The next morning you pull the contract back out to review and edit, and boy do you edit. Back into the folder.

The next morning it’s the same story. But the contract is due today! Every time you read it, though, you find something else you want to change. You want this contract to be perfect before it goes out the door.

Your stress is at an all-time high. Why can’t you get it right?


Pull back a minute and ask yourself, “Are all the relevant details in the contract and correct?”


Are any of the edits you think you need to make critical to the work you’re going to be doing?”


So why the pressure for perfect? The contract is done and ready to go, right?

There is no question that no matter how many times you review any written document, there will always be something else for you to change; something to add or take out that you think will make it better. But the truth is if it’s done and correct, it’s enough. Let your perfectionism go.

Ask Any Author or Artist

I had one author, Susan, share that she’d secluded herself for a month to finish a book manuscript. When she’d completed it, she did a review and edit, as any writer will and should. But she didn’t stop there. Susan continued to read and re-write chapters and no matter how many times she’d read one, she always found something she wanted to change. She was making herself crazy in this process. Susan recognized the cycle she was caught in and stopped herself. She realized that she could always find something to change, something to make her book better, each time she read through it. But if she wanted to get her book published, she needed to send it off. Susan finally put the pages in an envelope and sealed it, sending it off to her publisher. Her writing was complete and good enough to call done. Aiming for perfection was a moving target she’d never hit.

Carmen, the Painter

And then there’s Carmen, a painter of abstracts. She went through much the same mental gymnastics as Susan, only on canvas. After ‘completing’ a piece, she’d stand back to view it and decide it needed just a little more color in the top right corner. Then it needed a little more definition on the left side. Or maybe a little less definition. Every time Carmen looked at her canvas, she saw something she wanted to change.

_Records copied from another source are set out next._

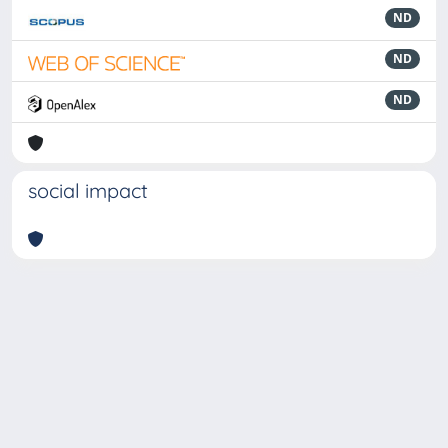
ND
ND
ND
social impact
Powered by
IRIS
-
about IRIS
-
Utilizzo dei cookie
-
Privacy
Copyright © 2026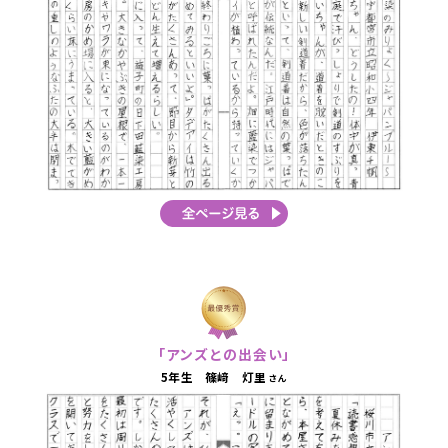
「アンズとの出会い」
5年生 篠﨑 灯里
さん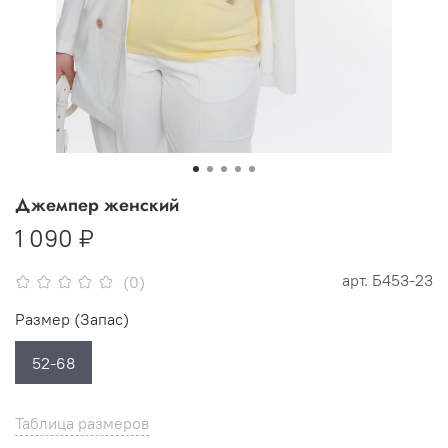
Джемпер женский
1 090 ₽
арт.
Б453-23
(0)
Размер (Запас)
52-68
Таблица размеров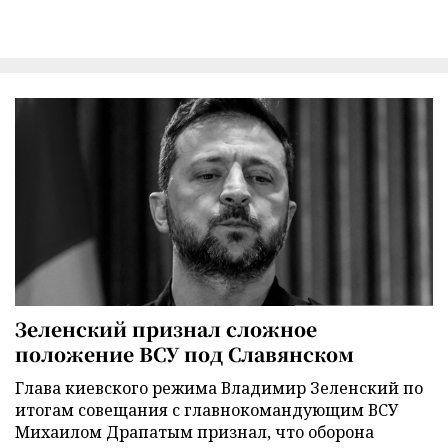
Зеленский признал сложное
положение ВСУ под Славянском
Глава киевского режима Владимир Зеленский по
итогам совещания с главнокомандующим ВСУ
Михаилом Драпатым признал, что оборона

Could she keep making her changes to make it perfect? Of course, she could. But that would also mean it never went on display, never got sold, and she would never see any money going into her bank account. Carmen had to get out of her perfectionist state-of-mind to see her painting was done.

For all of us in business, we need to recognize that if we’re aiming for perfection in everything, we’ll always feel frustrated and stressed at not being able to quickly and easily grow our business; at not being able to get work out the door timely.

Winston Churchill said it: “Perfection is the enemy of progress.” Aim, instead, for good enough and reap the benefits, see progress. Perfectionism has no place in business. Because what does perfect look like, anyway?